Takeaway: EHC revised guidance for 2022 on Tuesday, recognizing what most Medicare-centric providers must admit: PPS lags reality

Chart of the Day | Reimbursement Lag for IRFs Comes Home; EHC, DVA, AMED, CHE - 2022.06.08 Chart of the Day

On Tuesday, EHC revised guidance for 2022 from a consolidated range of $5,380 - $5,500 to $5,330-$5,420. The presser made note of increased costs outrunning the company's primary source of revenue, Medicare. The immutable reality for providers heavily dependent on Medicare is that the payment system it is designed to lag on-the-ground reality, which is why it is called the "prospective payment system." 

If there is no prospect of a pandemic or the crazy way public health responded, their effects won't make their way into the payment system.

CMS readily admits the payment system is not designed to accommodate price shocks and presumes providers have sufficient capital to weather a storm. During pandemic times, their presumption was challenged and Provider Relief Funds were sent as part of the rescue operation. That spigot of money is slowing and sentiment in Congress does not appear to support new funding. In fact, legitimate questions are being raised about the possibility of widespread fraud. 

While the company seems optimistic about 2H, they may be overly so. Unlike hospitals with thousands of ways to insulate themselves to some degree, niche providers like inpatient rehabilitation facilities, home health and dialysis providers are not as flexible. We absolutely do anticipate that, with fewer federal dollars washing through the system, labor shortages and wage pressures will continue abate and 4Q 2021 will turn out to be peak. The question for the IRFs is whether it is enough and fast enough to align with the payment rate in 2022 and the finalized update in 2023, currently estimated at 2.0%.

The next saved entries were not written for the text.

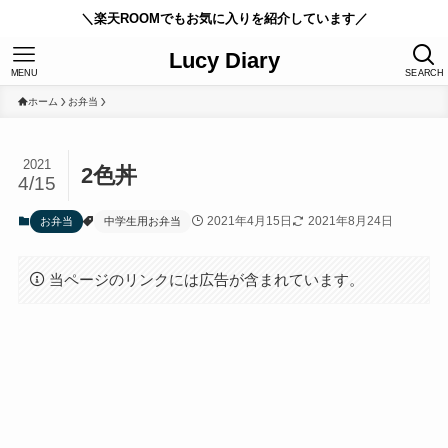
＼楽天ROOMでもお気に入りを紹介しています／
Lucy Diary
MENU
SEARCH
ホーム
お弁当
2021
2色丼
4/15
2021年4月15日
2021年8月24日
お弁当
中学生用お弁当
当ページのリンクには広告が含まれています。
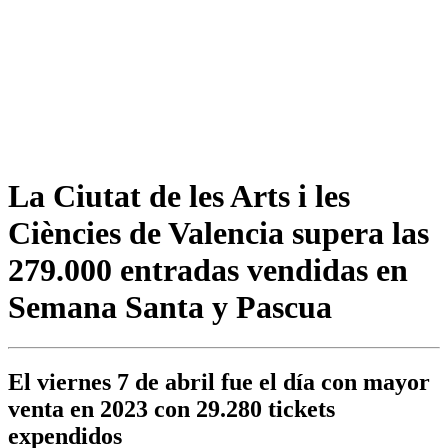
La Ciutat de les Arts i les
Ciències de Valencia supera las
279.000 entradas vendidas en
Semana Santa y Pascua
El viernes 7 de abril fue el día con mayor
venta en 2023 con 29.280 tickets
expendidos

Another open question is how much moving home health and hospice to discontinued operations will help. We think the answer is a lot. Home health and hospice rely on low wage, low skill workers and we are sorely wanting for those. Mortality pulled forward during COVID and ongoing for people with conditions like Alzheimer's may make the rebound in hospice admissions more precarious.

The advantage IRFs have in the post-acute system is efficiency. Many operate as J.V.s out of hospital system campuses, making them an ideal solution for post-acute care when home health and skilled nursing have limited capacity. If rules suspended under the Public Health Emergency that allowed IRFs to treat more acute patients are retained, their role in easing strains on throughput will be important. 

A lot of TBD as of right now but we are biased against a rosy 2H outcome as we wait to see what PHE waivers are made permanent and how well the home health and hospice spin-out goes.